Setelah memarkir mobilnya, keduanya masuk ke lobby dan menuju lift. Apartment teman Mr. Gulam terletak di lantai 9, setelah lift berhenti mereka menuju ke apartement bernomor 916. Mr. Gulam segera memencet bel yang terletak depan pintu dan tak lama kemudian pintunya terbuka dan terlihat seorang pria India yang berumur kurang lebih 35 tahun, berwajah tampan dengan tubuh yang tinggi tegap dan berkulit gelap dengan kedua tangannya dan dadanya yang bidang ditumbuhi rambut hitam lebat. Mr. Gulam segera memperkenalkan Tri kepada temannya yang ternyata bernama Raj Kumar yang adalah seorang tenaga ahli pada sebuah pabrik tekstil yang terletak di Jakarta Selatan.
Kedua lelaki tersebut terlibat sebentar dalam percakapan dalam bahasa mereka, yang tidak dimengerti oleh Tri, yang hanya bisa memandang mereka dengan pandangan mata curiga. Setelah mengambil tempat duduk pada sebuah sofa panjang yang terletak di ruangan tamu, Tri memperhatikan keadaan apartement tersebut. Apartement itu hanya terdiri dari satu kamar, beserta ruang duduk yang menyambung menjadi satu dengan ruang makan dan dapur yang terletak paling ujung dari ruangan tersebut. Terlihat apartement tersebut adalah apartement yang dihuni oleh bujangan, dimana pada tempat cuci piring terlihat piring dan gelas kotor masih menggeletak belum dicuci. Setelah berbincang-bincang sejenak, Raj meminta diri sebentar untuk keluar, karena akan membeli minuman dingin dan makanan kecil di toko makanan yang terletak di ground floor.
Sepergian Raj, suasana di antara Tri dan Mr. Gulam menjadi agak kikuk, kepala Tri hanya tertunduk ke bawah tanpa berani memandang ke arah Mr. Gulam. Terlihat bibir bawah Tri agak bergetar dan kedua jari-jari tangannya saling menggenggam dengan erat. Tri agak grogi, sambil membayangkan apa yang telah terjadi beberapa bulan lalu, ketika lelaki di hadapannya itu memperkosanya dengan brutal. Terlintas dengan jelas bagaimana lelaki tersebut menekan badannya ke atas meja dan mengangkangi kedua pahanya, serta menyetubuhinya dengan ganas. Seakan-akan masih terasa ngilu kemaluannya dikocok-kocok oleh senjata lelaki tersebut, akan tetapi perasaan nikmat tiba-tiba melandanya ketika membayangkan kedua puting susunya tergesek-gesek pada dada bidang berambut tebal dari Mr. Gulam, ketika dia terduduk dan terlonjak-lonjak di atas pangkuan Mr. Gulam karena senjata Mr. Gulam menyodok-nyodok lubang kemaluannya. Membayangkan hal tersebut, tiba-tiba kemaluannya dirasakan basah.

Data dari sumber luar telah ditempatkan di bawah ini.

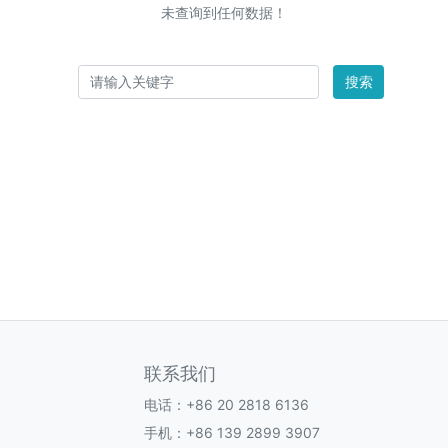
未查询到任何数据！
搜索
联系我们
电话：+86 20 2818 6136
手机：+86 139 2899 3907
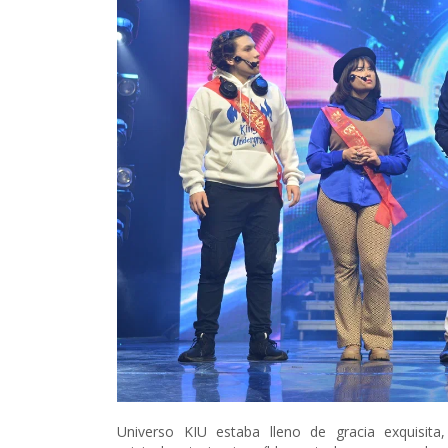
Universo KIU estaba lleno de gracia exquisit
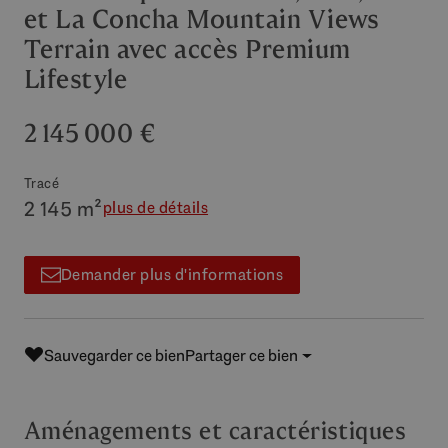
et La Concha Mountain Views
Terrain avec accès Premium
Lifestyle
2 145 000 €
Tracé
2 145 m²
plus de détails
Demander plus d'informations
Sauvegarder ce bien
Partager ce bien
Aménagements et caractéristiques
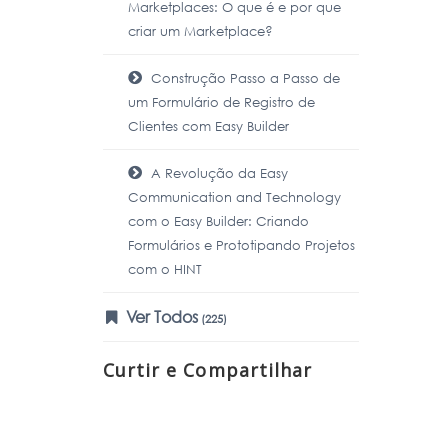
Marketplaces: O que é e por que
criar um Marketplace?
Construção Passo a Passo de
um Formulário de Registro de
Clientes com Easy Builder
A Revolução da Easy
Communication and Technology
com o Easy Builder: Criando
Formulários e Prototipando Projetos
com o HINT
Ver Todos
(225)
Curtir e Compartilhar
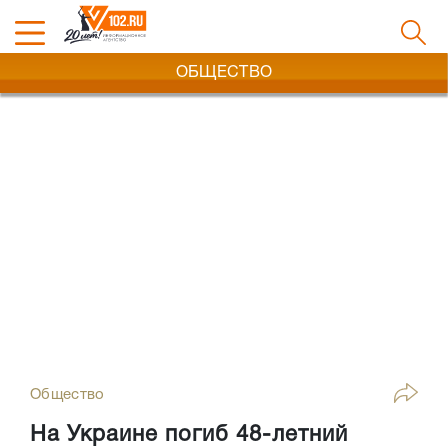
ОБЩЕСТВО
Общество
На Украине погиб 48-летний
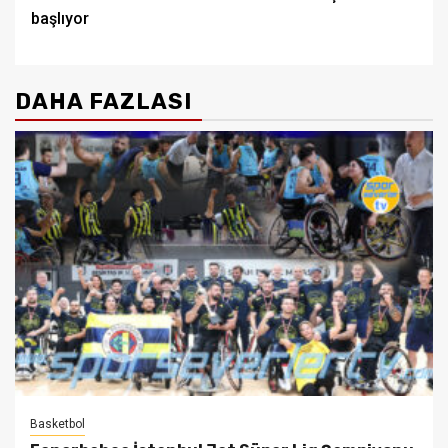
başlıyor
DAHA FAZLASI
Basketbol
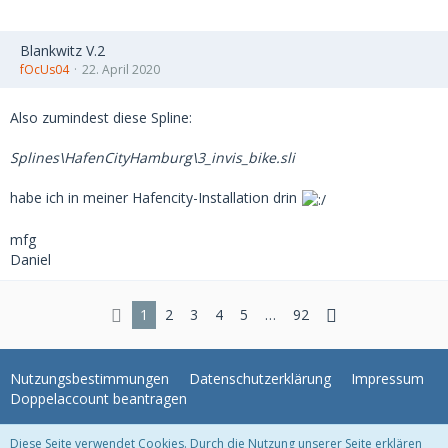
Blankwitz V.2
fOcUs04
22. April 2020
Also zumindest diese Spline:
Splines\HafenCityHamburg\3_invis_bike.sli
habe ich in meiner Hafencity-Installation drin
mfg
Daniel
1
2
3
4
5
…
92
Nutzungsbestimmungen
Datenschutzerklärung
Impressum
Doppelaccount beantragen
Diese Seite verwendet Cookies. Durch die Nutzung unserer Seite erklären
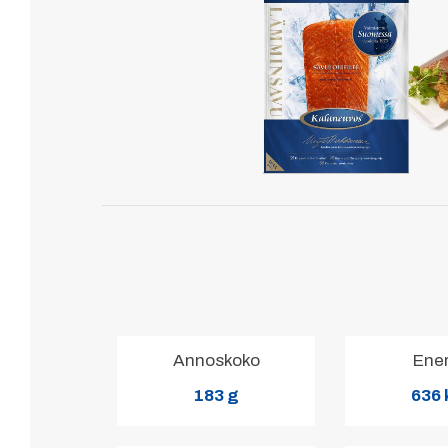
Annoskoko
Ene
183 g
636 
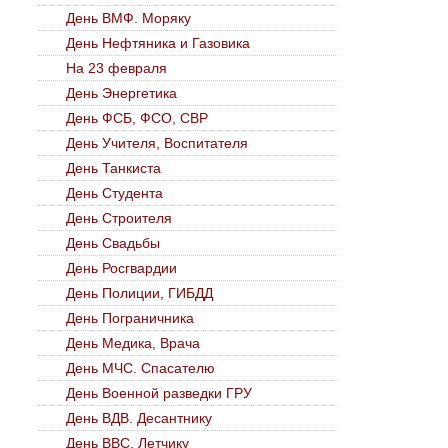
День ВМФ. Моряку
День Нефтяника и Газовика
На 23 февраля
День Энергетика
День ФСБ, ФСО, СВР
День Учителя, Воспитателя
День Танкиста
День Студента
День Строителя
День Свадьбы
День Росгвардии
День Полиции, ГИБДД
День Пограничника
День Медика, Врача
День МЧС. Спасателю
День Военной разведки ГРУ
День ВДВ. Десантнику
День ВВС. Летчику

Melihat muka Tri yang berubah-ubah dan matanya yang semakin sayu saja, Mr. Gulam yang telah berpengalaman itu, tidak mau melewatkan momentum yang menguntungkannya. Segera dia berpindah duduk di samping Tri pada sofa panjang dan sebelum Tri menyadari apa yang terjadi, kedua tangan Mr. Gulam dengan cepat telah merangkul bahu Tri dan segera menarik badan Tri menempel ke badannya. Dagu Tri diangkatnya menengadah ke arahnya sehingga kedua mata mereka saling menatap. Mata Mr. Gulam berkilat-kilat menatap muka Tri yang ayu itu dan akhirnya terpaku pada kedua bibir Tri yang merah merekah yang sedang bergetar dengan halus.
Perlahan-lahan Mr. Gulam menundukkan kepalanya dan bibirnya yang kasar yang ditumbuhi kumis lebat menyentuh kedua bibir Tri yang mungil dan perlahan-lahan mulai melumat bibir-bibir yang indah yang telah pasrah itu. Menjelang beberapa saat, ketika Mr. Gulam mulai merasakan badan Tri tidak tegang lagi dan bibirnya mulai melemas, maka lidahnya segera ditekan masuk menerobos ke dalam mulut Tri dan menyapu langit-langit dan mempermainkan lidah Tri. Hal ini membuat badan Tri bergetar dan kepalanya serasa melayang-layang dan tanpa terasa terdengar keluhan halus keluar dari mulut mungil tersebut, "Ooohh.. eehhmm..!" Merasakan Tri mulai merespon aksinya itu, Mr. Gulam segera meningkatkan serangannya. Secara perlahan-lahan tangannya segera membuka kancing-kancing blouse yang dikenakan Tri dan segera mencopotnya dari badan Tri.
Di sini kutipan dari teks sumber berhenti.